↓
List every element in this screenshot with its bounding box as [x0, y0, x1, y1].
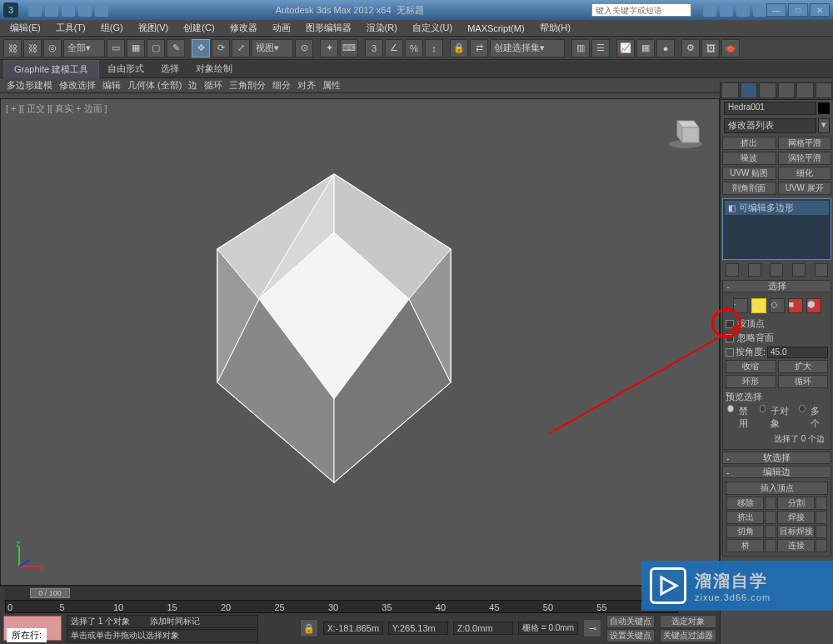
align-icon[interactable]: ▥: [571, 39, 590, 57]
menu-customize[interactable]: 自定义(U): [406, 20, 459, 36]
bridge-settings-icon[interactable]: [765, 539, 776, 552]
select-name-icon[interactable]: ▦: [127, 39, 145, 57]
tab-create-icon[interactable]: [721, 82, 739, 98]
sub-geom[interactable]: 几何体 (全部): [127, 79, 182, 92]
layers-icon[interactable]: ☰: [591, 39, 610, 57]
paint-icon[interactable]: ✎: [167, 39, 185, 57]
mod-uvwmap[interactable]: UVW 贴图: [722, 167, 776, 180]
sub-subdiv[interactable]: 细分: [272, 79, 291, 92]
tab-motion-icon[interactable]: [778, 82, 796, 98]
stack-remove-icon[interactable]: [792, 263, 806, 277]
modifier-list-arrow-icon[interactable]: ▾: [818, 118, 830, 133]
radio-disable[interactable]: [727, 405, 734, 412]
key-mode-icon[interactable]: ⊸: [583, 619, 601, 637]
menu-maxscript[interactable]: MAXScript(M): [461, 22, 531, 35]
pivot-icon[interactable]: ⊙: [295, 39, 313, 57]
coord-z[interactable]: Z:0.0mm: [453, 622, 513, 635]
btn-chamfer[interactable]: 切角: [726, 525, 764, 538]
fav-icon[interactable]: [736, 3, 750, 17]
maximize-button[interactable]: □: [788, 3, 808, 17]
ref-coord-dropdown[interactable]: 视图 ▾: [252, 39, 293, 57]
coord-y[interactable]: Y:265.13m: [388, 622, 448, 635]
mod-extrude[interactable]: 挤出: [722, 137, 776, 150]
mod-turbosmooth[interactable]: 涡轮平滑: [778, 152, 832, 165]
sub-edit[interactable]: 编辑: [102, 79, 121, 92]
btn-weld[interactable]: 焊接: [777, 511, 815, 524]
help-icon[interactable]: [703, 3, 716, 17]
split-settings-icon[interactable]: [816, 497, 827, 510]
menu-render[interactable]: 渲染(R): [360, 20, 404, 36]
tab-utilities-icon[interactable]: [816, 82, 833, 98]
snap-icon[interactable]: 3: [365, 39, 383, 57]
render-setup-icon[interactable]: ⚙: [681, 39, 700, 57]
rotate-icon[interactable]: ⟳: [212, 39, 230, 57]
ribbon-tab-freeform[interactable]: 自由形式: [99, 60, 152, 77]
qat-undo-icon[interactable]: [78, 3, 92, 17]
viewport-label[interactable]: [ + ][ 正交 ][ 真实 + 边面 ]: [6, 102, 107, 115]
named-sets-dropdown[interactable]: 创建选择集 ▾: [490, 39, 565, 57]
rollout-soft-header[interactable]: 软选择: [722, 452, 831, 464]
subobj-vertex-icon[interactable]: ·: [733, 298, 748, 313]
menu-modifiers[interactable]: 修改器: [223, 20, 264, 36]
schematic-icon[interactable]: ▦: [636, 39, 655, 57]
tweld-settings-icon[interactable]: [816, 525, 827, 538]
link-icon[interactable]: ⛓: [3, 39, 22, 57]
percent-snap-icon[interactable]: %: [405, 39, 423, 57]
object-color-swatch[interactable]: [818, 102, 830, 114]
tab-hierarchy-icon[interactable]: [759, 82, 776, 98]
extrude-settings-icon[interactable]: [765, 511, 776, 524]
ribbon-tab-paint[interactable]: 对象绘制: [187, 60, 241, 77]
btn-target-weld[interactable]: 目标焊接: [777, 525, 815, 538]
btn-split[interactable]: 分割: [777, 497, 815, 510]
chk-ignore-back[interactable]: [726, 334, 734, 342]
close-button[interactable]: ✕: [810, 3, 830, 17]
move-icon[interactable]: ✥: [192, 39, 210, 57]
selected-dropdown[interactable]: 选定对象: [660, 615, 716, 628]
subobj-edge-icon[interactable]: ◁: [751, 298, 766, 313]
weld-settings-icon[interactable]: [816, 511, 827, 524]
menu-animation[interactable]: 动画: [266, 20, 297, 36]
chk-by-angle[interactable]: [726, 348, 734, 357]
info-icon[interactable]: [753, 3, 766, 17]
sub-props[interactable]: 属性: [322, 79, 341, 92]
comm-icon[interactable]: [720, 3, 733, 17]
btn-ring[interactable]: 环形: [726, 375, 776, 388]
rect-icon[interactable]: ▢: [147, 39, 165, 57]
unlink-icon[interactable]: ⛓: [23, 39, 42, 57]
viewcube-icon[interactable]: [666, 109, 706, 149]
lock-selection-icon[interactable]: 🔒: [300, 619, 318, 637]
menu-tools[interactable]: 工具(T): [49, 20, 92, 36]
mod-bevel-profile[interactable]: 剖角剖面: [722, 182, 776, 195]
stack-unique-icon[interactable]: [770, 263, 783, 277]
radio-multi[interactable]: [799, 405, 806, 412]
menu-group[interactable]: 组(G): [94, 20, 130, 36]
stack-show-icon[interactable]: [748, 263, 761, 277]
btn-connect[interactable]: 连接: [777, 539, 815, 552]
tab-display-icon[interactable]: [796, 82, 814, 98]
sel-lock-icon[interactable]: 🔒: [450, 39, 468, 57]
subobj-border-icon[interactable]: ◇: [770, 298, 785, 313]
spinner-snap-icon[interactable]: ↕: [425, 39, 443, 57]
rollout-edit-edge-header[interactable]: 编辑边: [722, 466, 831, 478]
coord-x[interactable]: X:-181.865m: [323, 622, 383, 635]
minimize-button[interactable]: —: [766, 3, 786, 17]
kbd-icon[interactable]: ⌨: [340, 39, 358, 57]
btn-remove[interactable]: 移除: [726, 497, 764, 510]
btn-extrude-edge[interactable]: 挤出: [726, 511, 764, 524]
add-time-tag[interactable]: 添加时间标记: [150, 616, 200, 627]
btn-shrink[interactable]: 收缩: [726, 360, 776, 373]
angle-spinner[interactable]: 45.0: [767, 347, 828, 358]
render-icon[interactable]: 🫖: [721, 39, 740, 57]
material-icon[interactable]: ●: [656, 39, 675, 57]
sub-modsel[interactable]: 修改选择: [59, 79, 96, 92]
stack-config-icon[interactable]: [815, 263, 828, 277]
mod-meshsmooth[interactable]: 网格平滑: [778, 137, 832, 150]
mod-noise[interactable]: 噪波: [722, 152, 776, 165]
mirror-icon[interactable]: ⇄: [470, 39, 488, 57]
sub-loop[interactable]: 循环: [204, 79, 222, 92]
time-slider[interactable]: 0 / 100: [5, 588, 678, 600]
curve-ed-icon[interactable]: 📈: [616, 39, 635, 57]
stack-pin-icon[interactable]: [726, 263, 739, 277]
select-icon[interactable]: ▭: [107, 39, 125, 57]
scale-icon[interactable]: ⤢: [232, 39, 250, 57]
↑
Over all the entries, say how many lines hold the string "subobj". The reply is the number alone.

> Answer to the exercise
3